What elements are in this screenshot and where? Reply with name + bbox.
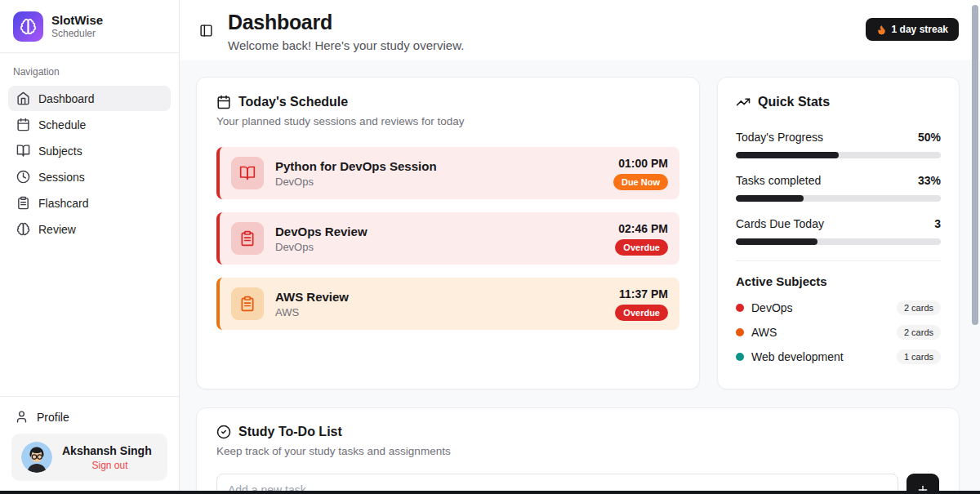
progress-bar — [736, 152, 941, 158]
trending-up-icon — [736, 95, 751, 109]
main-area: Dashboard Welcome back! Here's your stud… — [180, 0, 980, 494]
status-badge: Overdue — [615, 305, 668, 321]
page-title: Dashboard — [228, 11, 866, 34]
status-badge: Due Now — [613, 174, 668, 190]
schedule-item-title: Python for DevOps Session — [275, 159, 602, 173]
schedule-item-time: 02:46 PM — [618, 222, 668, 235]
subject-color-dot — [736, 304, 744, 312]
subject-card-count: 2 cards — [897, 300, 941, 315]
schedule-card-title: Today's Schedule — [238, 95, 348, 109]
sidebar-item-sessions[interactable]: Sessions — [8, 164, 171, 189]
calendar-icon — [16, 118, 30, 131]
sidebar-item-dashboard[interactable]: Dashboard — [8, 86, 171, 111]
clock-icon — [16, 170, 30, 184]
stat-value: 50% — [918, 131, 941, 144]
scrollbar-thumb[interactable] — [972, 5, 978, 325]
subject-card-count: 2 cards — [897, 325, 941, 340]
app-logo: SlotWise Scheduler — [0, 0, 179, 53]
profile-label-row: Profile — [11, 407, 167, 434]
subject-name: AWS — [751, 326, 777, 339]
book-open-icon — [16, 144, 30, 158]
sidebar-nav: Navigation Dashboard Schedule Subjects S… — [0, 53, 179, 243]
progress-bar — [736, 238, 941, 245]
todo-card-title: Study To-Do List — [238, 425, 342, 439]
subject-row: Web development 1 cards — [736, 349, 941, 364]
sidebar-item-flashcard[interactable]: Flashcard — [8, 190, 171, 216]
progress-bar — [736, 195, 941, 202]
sidebar-item-schedule[interactable]: Schedule — [8, 112, 171, 137]
stat-value: 3 — [934, 217, 941, 230]
stats-card-title: Quick Stats — [758, 95, 830, 109]
stat-label: Tasks completed — [736, 174, 821, 187]
app-tagline: Scheduler — [51, 28, 103, 41]
profile-user-name: Akshansh Singh — [62, 444, 158, 457]
page-header: Dashboard Welcome back! Here's your stud… — [180, 0, 980, 60]
subject-row: DevOps 2 cards — [736, 300, 941, 315]
schedule-item-subject: AWS — [275, 306, 604, 318]
streak-badge-label: 1 day streak — [892, 24, 948, 35]
sidebar-item-subjects[interactable]: Subjects — [8, 138, 171, 163]
profile-section: Profile Akshansh Sing — [0, 396, 179, 494]
avatar — [21, 442, 52, 473]
sidebar-item-label: Sessions — [38, 171, 85, 184]
nav-section-label: Navigation — [13, 66, 171, 78]
stat-value: 33% — [918, 174, 941, 187]
scrollbar-track[interactable] — [971, 0, 979, 494]
flame-icon — [876, 24, 887, 35]
app-name: SlotWise — [51, 13, 103, 28]
schedule-item[interactable]: AWS Review AWS 11:37 PM Overdue — [216, 278, 679, 330]
panel-left-icon — [199, 24, 213, 38]
sidebar-item-label: Schedule — [38, 118, 86, 131]
stat-label: Cards Due Today — [736, 217, 824, 230]
window-bottom-edge — [0, 491, 980, 494]
schedule-item-subject: DevOps — [275, 241, 604, 253]
study-todo-card: Study To-Do List Keep track of your stud… — [196, 407, 960, 494]
book-open-icon — [231, 157, 264, 189]
schedule-item[interactable]: DevOps Review DevOps 02:46 PM Overdue — [216, 212, 679, 265]
sidebar-item-label: Review — [38, 223, 76, 236]
stat-label: Today's Progress — [736, 131, 823, 144]
schedule-item-time: 01:00 PM — [618, 157, 668, 170]
schedule-items-list: Python for DevOps Session DevOps 01:00 P… — [216, 147, 679, 330]
home-icon — [16, 91, 30, 105]
user-icon — [15, 410, 29, 424]
profile-card[interactable]: Akshansh Singh Sign out — [11, 434, 167, 481]
schedule-item-title: AWS Review — [275, 290, 604, 304]
clipboard-icon — [231, 222, 264, 255]
sidebar: SlotWise Scheduler Navigation Dashboard … — [0, 0, 180, 494]
subject-color-dot — [736, 353, 744, 361]
subject-color-dot — [736, 328, 744, 336]
schedule-item-subject: DevOps — [275, 176, 602, 188]
clipboard-icon — [16, 196, 30, 210]
stat-tasks-completed: Tasks completed 33% — [736, 174, 941, 202]
subject-card-count: 1 cards — [897, 349, 941, 364]
schedule-card-subtitle: Your planned study sessions and reviews … — [216, 115, 679, 127]
page-subtitle: Welcome back! Here's your study overview… — [228, 38, 866, 52]
streak-badge: 1 day streak — [866, 18, 959, 41]
brain-icon — [16, 222, 30, 236]
subject-row: AWS 2 cards — [736, 325, 941, 340]
schedule-item-title: DevOps Review — [275, 225, 604, 238]
stat-todays-progress: Today's Progress 50% — [736, 131, 941, 158]
clipboard-icon — [231, 287, 264, 320]
schedule-item[interactable]: Python for DevOps Session DevOps 01:00 P… — [216, 147, 679, 199]
brain-logo-icon — [13, 11, 43, 42]
circle-check-icon — [216, 425, 231, 439]
active-subjects-title: Active Subjects — [736, 274, 941, 288]
todo-card-subtitle: Keep track of your study tasks and assig… — [216, 445, 939, 457]
subject-name: DevOps — [751, 301, 793, 314]
content-area: Today's Schedule Your planned study sess… — [180, 60, 980, 494]
status-badge: Overdue — [615, 239, 668, 256]
quick-stats-card: Quick Stats Today's Progress 50% Tasks c… — [717, 77, 960, 389]
stat-cards-due-today: Cards Due Today 3 — [736, 217, 941, 245]
sidebar-toggle-button[interactable] — [199, 24, 213, 38]
calendar-icon — [216, 95, 231, 109]
sign-out-link[interactable]: Sign out — [91, 460, 127, 471]
subject-name: Web development — [751, 350, 844, 363]
sidebar-item-label: Subjects — [38, 145, 82, 158]
divider — [736, 260, 941, 261]
sidebar-item-review[interactable]: Review — [8, 216, 171, 242]
profile-label: Profile — [37, 411, 69, 424]
sidebar-item-label: Dashboard — [38, 92, 95, 105]
schedule-item-time: 11:37 PM — [619, 287, 668, 300]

TRY IT: Would you copy each line above exactly as given, dropping any images?

WORKED SOLUTION:
What elements are in this screenshot and where? Reply with name + bbox.
progress-bar — [736, 152, 941, 158]
trending-up-icon — [736, 95, 751, 109]
main-area: Dashboard Welcome back! Here's your stud… — [180, 0, 980, 494]
status-badge: Overdue — [615, 305, 668, 321]
page-title: Dashboard — [228, 11, 866, 34]
status-badge: Due Now — [613, 174, 668, 190]
schedule-item-title: Python for DevOps Session — [275, 159, 602, 173]
schedule-item-time: 02:46 PM — [618, 222, 668, 235]
subject-color-dot — [736, 304, 744, 312]
subject-card-count: 2 cards — [897, 300, 941, 315]
schedule-card-title: Today's Schedule — [238, 95, 348, 109]
sidebar-item-sessions[interactable]: Sessions — [8, 164, 171, 189]
calendar-icon — [16, 118, 30, 131]
sidebar-item-dashboard[interactable]: Dashboard — [8, 86, 171, 111]
clock-icon — [16, 170, 30, 184]
stat-value: 50% — [918, 131, 941, 144]
scrollbar-thumb[interactable] — [972, 5, 978, 325]
subject-card-count: 2 cards — [897, 325, 941, 340]
app-logo: SlotWise Scheduler — [0, 0, 179, 53]
profile-label-row: Profile — [11, 407, 167, 434]
subject-name: AWS — [751, 326, 777, 339]
book-open-icon — [16, 144, 30, 158]
sidebar-nav: Navigation Dashboard Schedule Subjects S… — [0, 53, 179, 243]
progress-bar — [736, 238, 941, 245]
todo-card-title: Study To-Do List — [238, 425, 342, 439]
subject-row: Web development 1 cards — [736, 349, 941, 364]
sidebar-item-flashcard[interactable]: Flashcard — [8, 190, 171, 216]
progress-bar — [736, 195, 941, 202]
sidebar-item-schedule[interactable]: Schedule — [8, 112, 171, 137]
stat-value: 3 — [934, 217, 941, 230]
stats-card-title: Quick Stats — [758, 95, 830, 109]
stat-label: Tasks completed — [736, 174, 821, 187]
app-tagline: Scheduler — [51, 28, 103, 41]
profile-user-name: Akshansh Singh — [62, 444, 158, 457]
page-header: Dashboard Welcome back! Here's your stud… — [180, 0, 980, 60]
subject-row: DevOps 2 cards — [736, 300, 941, 315]
schedule-item-subject: AWS — [275, 306, 604, 318]
streak-badge-label: 1 day streak — [892, 24, 948, 35]
sidebar-item-subjects[interactable]: Subjects — [8, 138, 171, 163]
profile-section: Profile Akshansh Sing — [0, 396, 179, 494]
avatar — [21, 442, 52, 473]
sidebar-item-label: Sessions — [38, 171, 85, 184]
nav-section-label: Navigation — [13, 66, 171, 78]
stat-value: 33% — [918, 174, 941, 187]
scrollbar-track[interactable] — [971, 0, 979, 494]
flame-icon — [876, 24, 887, 35]
app-name: SlotWise — [51, 13, 103, 28]
schedule-item[interactable]: AWS Review AWS 11:37 PM Overdue — [216, 278, 679, 330]
panel-left-icon — [199, 24, 213, 38]
sidebar-item-label: Schedule — [38, 118, 86, 131]
stat-label: Cards Due Today — [736, 217, 824, 230]
window-bottom-edge — [0, 491, 980, 494]
schedule-item-subject: DevOps — [275, 241, 604, 253]
study-todo-card: Study To-Do List Keep track of your stud… — [196, 407, 960, 494]
book-open-icon — [231, 157, 264, 189]
schedule-item[interactable]: DevOps Review DevOps 02:46 PM Overdue — [216, 212, 679, 265]
sidebar-item-label: Review — [38, 223, 76, 236]
stat-label: Today's Progress — [736, 131, 823, 144]
schedule-item-time: 01:00 PM — [618, 157, 668, 170]
schedule-items-list: Python for DevOps Session DevOps 01:00 P… — [216, 147, 679, 330]
home-icon — [16, 91, 30, 105]
user-icon — [15, 410, 29, 424]
profile-card[interactable]: Akshansh Singh Sign out — [11, 434, 167, 481]
schedule-item-title: AWS Review — [275, 290, 604, 304]
clipboard-icon — [231, 222, 264, 255]
sidebar: SlotWise Scheduler Navigation Dashboard … — [0, 0, 180, 494]
subject-color-dot — [736, 353, 744, 361]
subject-color-dot — [736, 328, 744, 336]
schedule-item-subject: DevOps — [275, 176, 602, 188]
clipboard-icon — [16, 196, 30, 210]
stat-tasks-completed: Tasks completed 33% — [736, 174, 941, 202]
subject-card-count: 1 cards — [897, 349, 941, 364]
schedule-card-subtitle: Your planned study sessions and reviews … — [216, 115, 679, 127]
page-subtitle: Welcome back! Here's your study overview… — [228, 38, 866, 52]
streak-badge: 1 day streak — [866, 18, 959, 41]
brain-icon — [16, 222, 30, 236]
subject-row: AWS 2 cards — [736, 325, 941, 340]
schedule-item-title: DevOps Review — [275, 225, 604, 238]
stat-todays-progress: Today's Progress 50% — [736, 131, 941, 158]
clipboard-icon — [231, 287, 264, 320]
schedule-item[interactable]: Python for DevOps Session DevOps 01:00 P… — [216, 147, 679, 199]
brain-logo-icon — [13, 11, 43, 42]
circle-check-icon — [216, 425, 231, 439]
active-subjects-title: Active Subjects — [736, 274, 941, 288]
todo-card-subtitle: Keep track of your study tasks and assig… — [216, 445, 939, 457]
subject-name: DevOps — [751, 301, 793, 314]
content-area: Today's Schedule Your planned study sess… — [180, 60, 980, 494]
status-badge: Overdue — [615, 239, 668, 256]
quick-stats-card: Quick Stats Today's Progress 50% Tasks c… — [717, 77, 960, 389]
stat-cards-due-today: Cards Due Today 3 — [736, 217, 941, 245]
sidebar-toggle-button[interactable] — [199, 24, 213, 38]
calendar-icon — [216, 95, 231, 109]
sign-out-link[interactable]: Sign out — [91, 460, 127, 471]
subject-name: Web development — [751, 350, 844, 363]
sidebar-item-label: Subjects — [38, 145, 82, 158]
divider — [736, 260, 941, 261]
sidebar-item-review[interactable]: Review — [8, 216, 171, 242]
profile-label: Profile — [37, 411, 69, 424]
sidebar-item-label: Dashboard — [38, 92, 95, 105]
schedule-item-time: 11:37 PM — [619, 287, 668, 300]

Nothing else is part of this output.